Hanseatic League member (14th-16th century), second-largest Teutonic center after Cēsis. Peter the Great destroyed it in 1702; residents recycled the stones.

municipality in Latvia

Valmiera's castle stones are scattered throughout the city—literally built into houses on Rīgas Street. When Peter the Great destroyed the Livonian Order fortress in 1702, residents were allowed to scavenge the rubble. The medieval walls became 18th-century foundations.

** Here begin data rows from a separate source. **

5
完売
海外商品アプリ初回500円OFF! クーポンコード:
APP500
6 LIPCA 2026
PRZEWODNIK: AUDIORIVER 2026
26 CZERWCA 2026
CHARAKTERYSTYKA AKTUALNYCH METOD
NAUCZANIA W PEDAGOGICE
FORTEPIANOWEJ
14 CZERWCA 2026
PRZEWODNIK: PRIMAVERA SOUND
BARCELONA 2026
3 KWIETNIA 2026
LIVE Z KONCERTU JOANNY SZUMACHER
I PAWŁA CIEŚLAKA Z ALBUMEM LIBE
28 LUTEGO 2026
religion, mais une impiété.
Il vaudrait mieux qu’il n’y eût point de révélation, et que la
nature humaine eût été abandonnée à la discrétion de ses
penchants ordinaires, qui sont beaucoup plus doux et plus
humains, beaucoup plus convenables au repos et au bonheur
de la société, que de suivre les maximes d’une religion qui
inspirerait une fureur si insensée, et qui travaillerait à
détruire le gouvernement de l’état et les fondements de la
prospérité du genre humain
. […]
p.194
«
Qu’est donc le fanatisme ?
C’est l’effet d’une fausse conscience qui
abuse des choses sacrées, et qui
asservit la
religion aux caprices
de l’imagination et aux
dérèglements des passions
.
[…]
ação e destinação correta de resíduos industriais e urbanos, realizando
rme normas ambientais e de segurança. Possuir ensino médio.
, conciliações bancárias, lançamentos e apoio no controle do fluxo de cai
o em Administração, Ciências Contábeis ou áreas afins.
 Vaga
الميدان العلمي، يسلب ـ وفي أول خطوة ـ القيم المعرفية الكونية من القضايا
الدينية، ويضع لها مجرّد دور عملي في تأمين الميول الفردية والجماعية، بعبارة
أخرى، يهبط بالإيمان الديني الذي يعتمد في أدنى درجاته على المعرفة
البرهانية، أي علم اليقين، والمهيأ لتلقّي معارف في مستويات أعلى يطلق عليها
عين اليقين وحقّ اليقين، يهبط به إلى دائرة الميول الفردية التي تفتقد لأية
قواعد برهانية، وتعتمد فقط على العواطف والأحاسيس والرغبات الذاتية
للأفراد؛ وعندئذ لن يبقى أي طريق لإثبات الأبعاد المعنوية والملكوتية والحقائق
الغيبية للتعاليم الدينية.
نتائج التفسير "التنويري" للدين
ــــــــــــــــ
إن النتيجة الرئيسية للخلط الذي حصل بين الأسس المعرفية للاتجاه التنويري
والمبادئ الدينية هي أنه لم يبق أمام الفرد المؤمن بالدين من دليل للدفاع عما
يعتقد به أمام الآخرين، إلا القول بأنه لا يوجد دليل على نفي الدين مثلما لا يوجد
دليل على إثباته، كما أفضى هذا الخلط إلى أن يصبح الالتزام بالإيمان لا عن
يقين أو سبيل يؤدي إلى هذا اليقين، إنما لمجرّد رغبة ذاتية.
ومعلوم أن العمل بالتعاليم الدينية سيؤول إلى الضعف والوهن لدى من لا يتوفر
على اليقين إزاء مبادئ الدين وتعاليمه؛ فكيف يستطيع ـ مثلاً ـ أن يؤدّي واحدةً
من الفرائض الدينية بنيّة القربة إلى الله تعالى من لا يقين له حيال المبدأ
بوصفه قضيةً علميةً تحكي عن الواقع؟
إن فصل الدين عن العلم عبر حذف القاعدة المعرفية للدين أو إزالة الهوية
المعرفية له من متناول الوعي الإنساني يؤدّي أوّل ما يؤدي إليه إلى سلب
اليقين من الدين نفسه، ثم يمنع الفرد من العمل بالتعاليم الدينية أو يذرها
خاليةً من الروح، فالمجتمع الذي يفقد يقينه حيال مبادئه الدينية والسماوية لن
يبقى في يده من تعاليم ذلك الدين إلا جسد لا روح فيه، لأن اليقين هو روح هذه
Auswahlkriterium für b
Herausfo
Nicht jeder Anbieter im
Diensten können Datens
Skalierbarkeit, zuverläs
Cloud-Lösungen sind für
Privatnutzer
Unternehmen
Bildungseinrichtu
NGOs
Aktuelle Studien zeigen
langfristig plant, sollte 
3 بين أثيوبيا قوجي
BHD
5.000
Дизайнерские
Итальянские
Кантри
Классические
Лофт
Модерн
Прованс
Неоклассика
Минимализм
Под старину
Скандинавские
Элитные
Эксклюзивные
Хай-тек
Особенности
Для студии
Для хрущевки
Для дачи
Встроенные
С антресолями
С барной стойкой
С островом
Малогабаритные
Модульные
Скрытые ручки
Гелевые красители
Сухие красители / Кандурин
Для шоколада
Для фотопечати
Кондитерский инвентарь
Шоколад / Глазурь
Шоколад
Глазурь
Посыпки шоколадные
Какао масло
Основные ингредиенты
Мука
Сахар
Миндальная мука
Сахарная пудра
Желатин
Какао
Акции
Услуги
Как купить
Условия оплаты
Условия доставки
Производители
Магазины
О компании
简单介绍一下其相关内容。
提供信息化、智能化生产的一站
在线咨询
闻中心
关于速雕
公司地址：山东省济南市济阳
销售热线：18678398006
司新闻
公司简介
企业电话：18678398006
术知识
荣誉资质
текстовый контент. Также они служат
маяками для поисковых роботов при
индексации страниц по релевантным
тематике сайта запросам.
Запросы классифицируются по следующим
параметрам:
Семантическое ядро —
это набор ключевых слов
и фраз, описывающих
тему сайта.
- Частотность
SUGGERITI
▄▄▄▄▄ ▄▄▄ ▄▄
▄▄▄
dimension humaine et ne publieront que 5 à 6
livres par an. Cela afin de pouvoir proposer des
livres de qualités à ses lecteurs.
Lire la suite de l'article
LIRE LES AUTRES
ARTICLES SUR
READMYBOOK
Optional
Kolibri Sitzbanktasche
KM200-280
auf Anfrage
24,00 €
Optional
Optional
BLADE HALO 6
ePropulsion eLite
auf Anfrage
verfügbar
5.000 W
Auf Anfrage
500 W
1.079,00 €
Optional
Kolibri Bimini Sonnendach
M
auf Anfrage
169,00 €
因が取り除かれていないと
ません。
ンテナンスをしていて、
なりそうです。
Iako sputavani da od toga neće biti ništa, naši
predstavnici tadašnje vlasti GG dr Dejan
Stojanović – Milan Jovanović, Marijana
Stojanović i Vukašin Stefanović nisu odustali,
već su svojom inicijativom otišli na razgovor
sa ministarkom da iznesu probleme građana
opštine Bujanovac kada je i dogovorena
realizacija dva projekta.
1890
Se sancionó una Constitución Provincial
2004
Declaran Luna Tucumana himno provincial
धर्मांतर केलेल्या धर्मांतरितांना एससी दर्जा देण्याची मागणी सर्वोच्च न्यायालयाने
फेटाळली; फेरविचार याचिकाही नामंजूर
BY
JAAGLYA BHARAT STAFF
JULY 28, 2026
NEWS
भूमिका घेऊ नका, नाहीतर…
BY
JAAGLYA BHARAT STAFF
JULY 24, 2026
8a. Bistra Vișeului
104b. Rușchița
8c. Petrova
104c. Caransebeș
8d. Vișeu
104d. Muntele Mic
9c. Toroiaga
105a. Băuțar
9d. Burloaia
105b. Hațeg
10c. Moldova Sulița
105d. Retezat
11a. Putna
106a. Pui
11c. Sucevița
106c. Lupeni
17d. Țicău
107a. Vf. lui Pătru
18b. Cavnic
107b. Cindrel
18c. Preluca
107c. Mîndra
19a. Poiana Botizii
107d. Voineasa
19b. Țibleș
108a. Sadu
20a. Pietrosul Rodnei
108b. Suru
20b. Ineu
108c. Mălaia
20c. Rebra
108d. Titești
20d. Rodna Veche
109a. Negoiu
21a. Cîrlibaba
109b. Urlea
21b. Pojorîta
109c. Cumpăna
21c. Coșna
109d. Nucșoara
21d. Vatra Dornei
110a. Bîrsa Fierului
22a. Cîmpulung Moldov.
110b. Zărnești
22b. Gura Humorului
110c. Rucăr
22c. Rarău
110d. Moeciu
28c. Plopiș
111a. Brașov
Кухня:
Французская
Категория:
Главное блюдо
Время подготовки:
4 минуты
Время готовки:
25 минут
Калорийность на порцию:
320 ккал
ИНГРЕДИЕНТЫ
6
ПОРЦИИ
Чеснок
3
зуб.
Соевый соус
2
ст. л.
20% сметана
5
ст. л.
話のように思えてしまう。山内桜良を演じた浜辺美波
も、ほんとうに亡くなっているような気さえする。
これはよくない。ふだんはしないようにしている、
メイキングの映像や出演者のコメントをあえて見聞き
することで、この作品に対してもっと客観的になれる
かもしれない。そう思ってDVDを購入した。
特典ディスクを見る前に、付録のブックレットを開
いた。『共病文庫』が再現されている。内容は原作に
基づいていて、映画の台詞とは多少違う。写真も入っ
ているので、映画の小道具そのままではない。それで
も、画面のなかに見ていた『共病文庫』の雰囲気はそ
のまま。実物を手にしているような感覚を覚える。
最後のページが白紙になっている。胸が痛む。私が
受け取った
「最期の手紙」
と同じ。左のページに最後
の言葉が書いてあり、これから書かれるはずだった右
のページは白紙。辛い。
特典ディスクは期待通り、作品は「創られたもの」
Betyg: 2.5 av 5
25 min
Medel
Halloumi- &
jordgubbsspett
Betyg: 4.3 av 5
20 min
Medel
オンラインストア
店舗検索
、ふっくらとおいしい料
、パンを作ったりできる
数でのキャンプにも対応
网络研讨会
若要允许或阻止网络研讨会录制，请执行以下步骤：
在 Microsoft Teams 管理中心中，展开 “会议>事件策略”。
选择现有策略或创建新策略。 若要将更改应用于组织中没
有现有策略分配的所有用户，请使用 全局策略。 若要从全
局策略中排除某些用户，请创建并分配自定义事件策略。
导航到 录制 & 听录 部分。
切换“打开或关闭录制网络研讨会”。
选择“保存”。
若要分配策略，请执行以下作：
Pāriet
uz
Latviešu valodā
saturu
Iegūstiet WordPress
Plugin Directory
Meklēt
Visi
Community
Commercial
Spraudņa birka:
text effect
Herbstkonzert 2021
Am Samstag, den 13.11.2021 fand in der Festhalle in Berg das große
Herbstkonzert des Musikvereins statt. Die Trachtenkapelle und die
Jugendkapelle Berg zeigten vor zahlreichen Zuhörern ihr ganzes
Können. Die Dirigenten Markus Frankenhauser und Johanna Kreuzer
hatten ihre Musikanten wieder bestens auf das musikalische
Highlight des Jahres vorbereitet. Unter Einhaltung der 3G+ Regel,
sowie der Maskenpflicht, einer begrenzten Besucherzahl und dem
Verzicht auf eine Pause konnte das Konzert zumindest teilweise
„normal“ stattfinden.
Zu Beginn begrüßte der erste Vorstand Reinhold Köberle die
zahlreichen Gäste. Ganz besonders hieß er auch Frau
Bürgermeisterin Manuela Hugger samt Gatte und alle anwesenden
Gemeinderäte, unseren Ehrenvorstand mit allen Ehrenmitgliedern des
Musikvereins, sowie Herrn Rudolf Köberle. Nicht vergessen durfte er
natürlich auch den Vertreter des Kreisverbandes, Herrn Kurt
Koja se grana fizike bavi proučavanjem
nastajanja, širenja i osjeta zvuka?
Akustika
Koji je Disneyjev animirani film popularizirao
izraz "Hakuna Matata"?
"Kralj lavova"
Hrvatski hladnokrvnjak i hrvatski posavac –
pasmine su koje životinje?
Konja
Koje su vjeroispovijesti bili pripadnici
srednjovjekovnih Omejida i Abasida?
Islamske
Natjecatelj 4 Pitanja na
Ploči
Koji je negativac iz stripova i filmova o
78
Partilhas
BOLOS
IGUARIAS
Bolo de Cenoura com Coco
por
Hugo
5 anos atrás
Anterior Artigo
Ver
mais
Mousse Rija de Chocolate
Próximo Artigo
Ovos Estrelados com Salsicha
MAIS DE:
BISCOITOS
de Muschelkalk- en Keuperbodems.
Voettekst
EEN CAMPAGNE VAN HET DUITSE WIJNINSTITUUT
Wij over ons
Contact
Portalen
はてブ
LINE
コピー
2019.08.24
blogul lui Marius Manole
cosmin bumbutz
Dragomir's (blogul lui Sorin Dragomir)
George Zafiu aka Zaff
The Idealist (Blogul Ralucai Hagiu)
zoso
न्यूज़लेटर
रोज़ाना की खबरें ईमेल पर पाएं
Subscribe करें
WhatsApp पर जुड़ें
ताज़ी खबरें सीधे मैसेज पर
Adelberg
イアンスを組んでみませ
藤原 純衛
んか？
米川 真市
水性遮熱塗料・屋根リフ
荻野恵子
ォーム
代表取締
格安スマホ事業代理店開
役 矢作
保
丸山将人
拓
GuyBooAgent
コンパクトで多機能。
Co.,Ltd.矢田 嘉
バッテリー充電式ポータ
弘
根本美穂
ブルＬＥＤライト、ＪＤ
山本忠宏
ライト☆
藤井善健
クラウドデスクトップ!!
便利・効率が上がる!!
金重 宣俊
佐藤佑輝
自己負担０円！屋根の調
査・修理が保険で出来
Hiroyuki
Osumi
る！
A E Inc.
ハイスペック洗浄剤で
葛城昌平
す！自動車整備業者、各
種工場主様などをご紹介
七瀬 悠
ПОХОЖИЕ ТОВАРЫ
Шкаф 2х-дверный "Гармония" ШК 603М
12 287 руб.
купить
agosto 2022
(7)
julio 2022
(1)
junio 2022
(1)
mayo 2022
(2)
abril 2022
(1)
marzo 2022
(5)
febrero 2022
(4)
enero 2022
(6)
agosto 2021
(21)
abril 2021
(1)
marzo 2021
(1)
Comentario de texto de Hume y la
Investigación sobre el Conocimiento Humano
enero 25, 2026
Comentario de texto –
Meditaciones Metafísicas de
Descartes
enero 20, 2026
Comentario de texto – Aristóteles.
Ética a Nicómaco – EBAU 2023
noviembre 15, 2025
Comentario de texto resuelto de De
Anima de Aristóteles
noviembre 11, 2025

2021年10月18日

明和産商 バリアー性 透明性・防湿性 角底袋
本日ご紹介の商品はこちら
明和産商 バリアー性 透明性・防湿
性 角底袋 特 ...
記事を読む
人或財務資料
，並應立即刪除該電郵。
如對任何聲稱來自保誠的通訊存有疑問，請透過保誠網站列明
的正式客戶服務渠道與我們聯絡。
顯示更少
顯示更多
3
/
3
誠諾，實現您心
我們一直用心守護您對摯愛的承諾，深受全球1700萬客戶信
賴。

The Order of Livonian Brothers of the Sword built the original castle around 1224, probably atop an ancient Latgalian fortification. After the disastrous Battle of Saule (1236) destroyed the Brothers, the newly formed Livonian Order inherited Valmiera and expanded it. By the mid-14th century, Wolmar (the German name) was the second-largest Teutonic center in northern Latvia after Wenden (Cēsis). Stone defensive walls enclosed a Hanseatic League member town.

The Hansa connection brought trade and prosperity from the 14th through 16th centuries. Valmiera sat on the Gauja, which connected interior trade routes to Baltic ports. Then came the wars: Livonian, Polish-Swedish, and finally Peter's Northern War, which ended medieval Valmiera permanently.

Today one section of castle wall remains. The ruins house Valmiera Museum. By 2026, the question is whether craft beer (Valmiermuiža is Latvia's most celebrated craft brewery) can generate as much identity as crusader stone.